Himself a hugely accomplished rugby player and cricketer, Keith enjoyed a ten year spell as master in charge of rugby and, in particular, as coach to the 1st XV. He brought to it not only an impressive array of technical knowledge and a sharp competitive edge, but also an understanding that sport – and team sport in particular – had something to offer to all pupils, irrespective of their expertise or physicality. He was as keen to encourage the very modest performer as he was the naturally gifted and this was crucial in nursing generations of players through what could be, at times, a very tough initiation to inter-school sport.
Keith’s contribution as a Housemaster was remarkable for both its duration and its diversity. In 1981 he stepped up to succeed David Lyall as Housemaster of Eaglesfield, a post he held for thirteen years. In this he was helped enormously by Yvonne and by his own instincts as a family man. The Junior boys found in him a firm but fair and straightforward presence, a man keen to fight their corner when necessary and tolerant of most of their more curious ways.
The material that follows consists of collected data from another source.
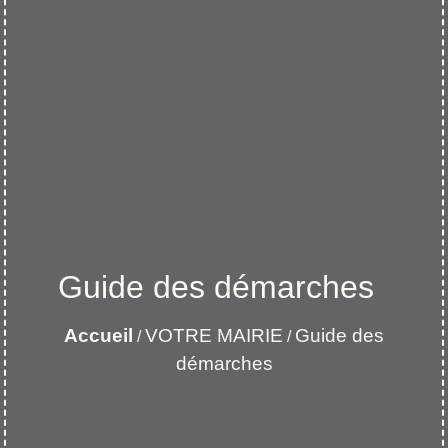
Guide des démarches
Accueil
VOTRE MAIRIE
Guide des
/
/
démarches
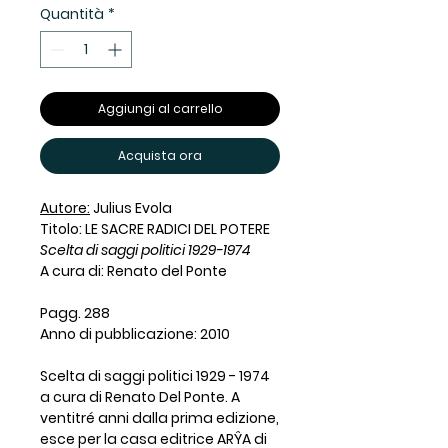
Quantità
*
Aggiungi al carrello
Acquista ora
Autore:
Julius Evola
Titolo: LE SACRE RADICI DEL POTERE
Scelta di saggi politici 1929-1974
A cura di: Renato del Ponte
Pagg. 288
Anno di pubblicazione: 2010
Scelta di saggi politici 1929 - 1974
a cura di Renato Del Ponte. A
ventitré anni dalla prima edizione,
esce per la casa editrice ARŶA di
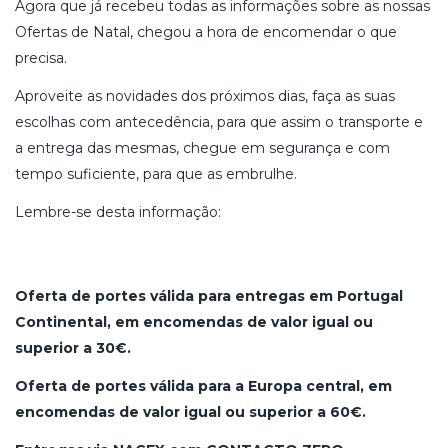
Agora que já recebeu todas as informações sobre as nossas
Ofertas de Natal, chegou a hora de encomendar o que
precisa.
Aproveite as novidades dos próximos dias, faça as suas
escolhas com antecedência, para que assim o transporte e
a entrega das mesmas, chegue em segurança e com
tempo suficiente, para que as embrulhe.
Lembre-se desta informação:
Oferta de portes válida para entregas em Portugal
Continental, em encomendas de valor igual ou
superior a 30€.
Oferta de portes válida para a Europa central, em
encomendas de valor igual ou superior a 60€.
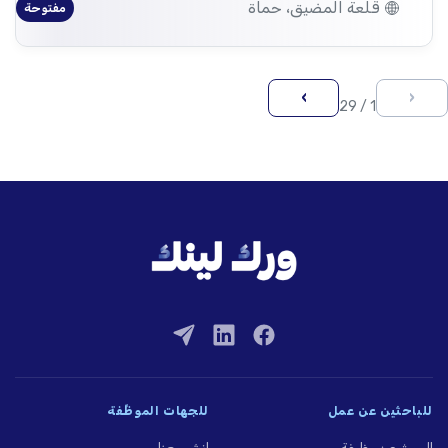
قلعة المضيق، حماة
مفتوحة
›
‹
1 / 29
للباحثين عن عمل
للجهات الموظِّفة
Most men or women would have felt that thirteen years was enough of such committing and demanding work, but, when re-organisation brought about the closure of Eaglesfield, Keith and Yvonne moved to Lonsdale to take on responsibility for Senior Girls. The contrast in approach and skills required would have proved too much for most, but Keith and Yvonne adapted with determination and sensitivity, establishing a regime in which the girls flourished while being regularly challenged to develop all aspects of their very diverse personalities to the full.
Those, then, were the bare facts of Keith’s career as teacher, sports coach, CCF officer and Housemaster. What of the man himself? In all his roles, Keith brought to bear the same mix of strong personal qualities – he was sympathetic, but expected of himself and others a high degree of self-reliance and initiative. He was competitive, a characteristic that came out on the games field as a determination to win and elsewhere as encouragement to leave no talent undeveloped.
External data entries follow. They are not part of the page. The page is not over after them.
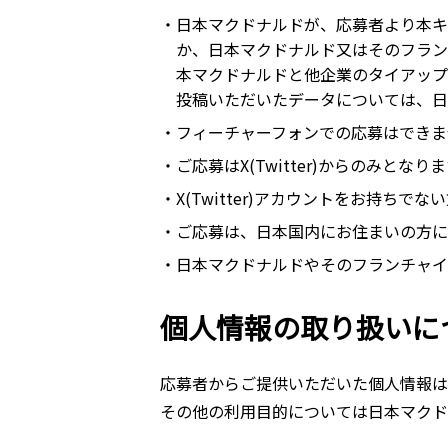
・日本マクドナルドが、応募者より本キ
か、日本マクドナルド又はそのフランチ
本マクドナルドと他企業のタイアップ
投稿いただいたデータについては、日
・フィーチャーフォンでの応募はできま
・ご応募はX(Twitter)からのみと
・X(Twitter)アカウントをお持ちでない方
・ご応募は、日本国内にお住まいの方に
・日本マクドナルドやそのフランチャイ
個人情報の取り扱いに
応募者からご提供いただいた個人情報は
その他の利用目的については日本マクド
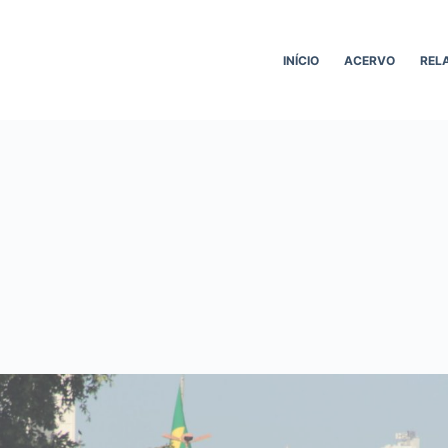
INÍCIO
ACERVO
REL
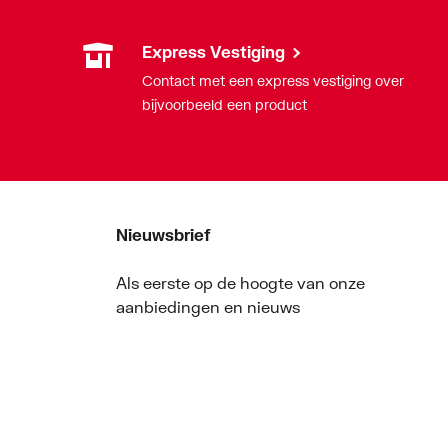
Express Vestiging
Contact met een express vestiging over
bijvoorbeeld een product
Nieuwsbrief
Als eerste op de hoogte van onze
aanbiedingen en nieuws
Nieuwsbrief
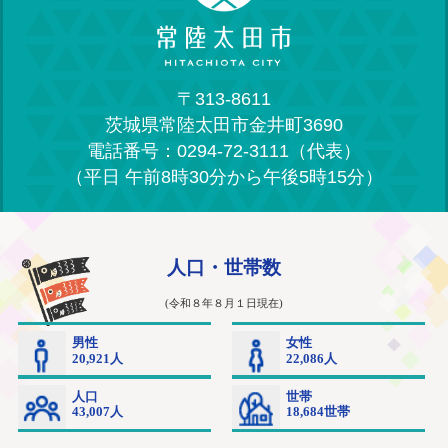
〒313-8611
茨城県常陸太田市金井町3690
電話番号：0294-72-3111（代表）
（平日 午前8時30分から午後5時15分）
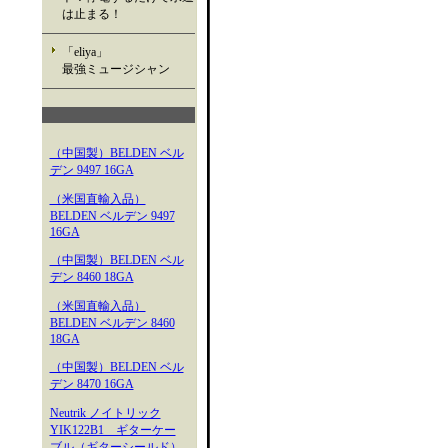
は止まる！
「eliya」
最強ミュージシャン
（中国製）BELDEN ベル
デン 9497 16GA
（米国直輸入品）
BELDEN ベルデン 9497
16GA
（中国製）BELDEN ベル
デン 8460 18GA
（米国直輸入品）
BELDEN ベルデン 8460
18GA
（中国製）BELDEN ベル
デン 8470 16GA
Neutrik ノイトリック
YIK122B1 ギターケー
ブル（ギターシールド）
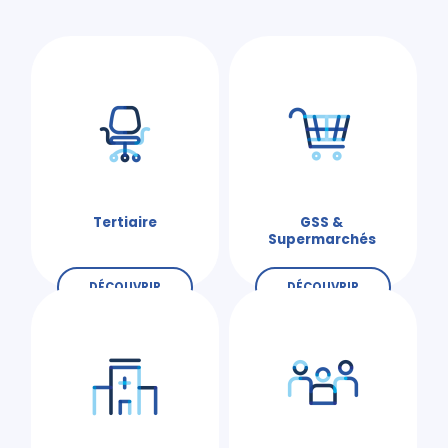
Tertiaire
GSS &
Supermarchés
DÉCOUVRIR
DÉCOUVRIR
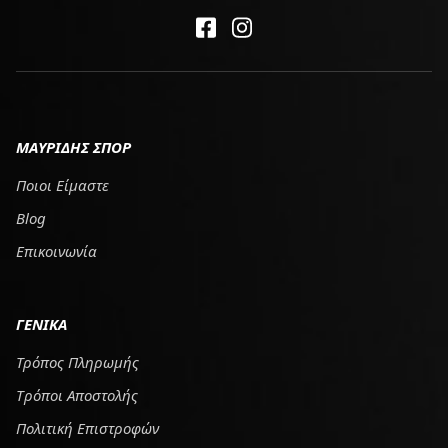
ΜΑΥΡΙΔΗΣ ΣΠΟΡ
Ποιοι Είμαστε
Blog
Επικοινωνία
ΓΕΝΙΚΑ
Τρόπος Πληρωμής
Tρόποι Αποστολής
Πολιτική Επιστροφών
As a colleague he was courteous, honest, supportive, good-humoured and highly sociable. He was hugely loyal to his friends, the pupils and the school, generous with his time, his help and his hospitality. Time spent in his company, whether at home, in the bar of the Queen’s, around a barbeque, away with sports teams or on CCF camps was always enjoyable and often spawned anecdotes which have no doubt grown in the telling over the years. The abiding impression was always of his deep-seated and civilised humanity.
His retirement saw him busy in and around Lindale, where his interests included Kendal Rugby Club, golf, governorship of the modern incarnation of his old school, and, of course, his growing family. Sharing fun with his grandchildren clearly came very naturally to him and it is tragic that illness should have taken him from them and from all the family when he still had so much to offer.”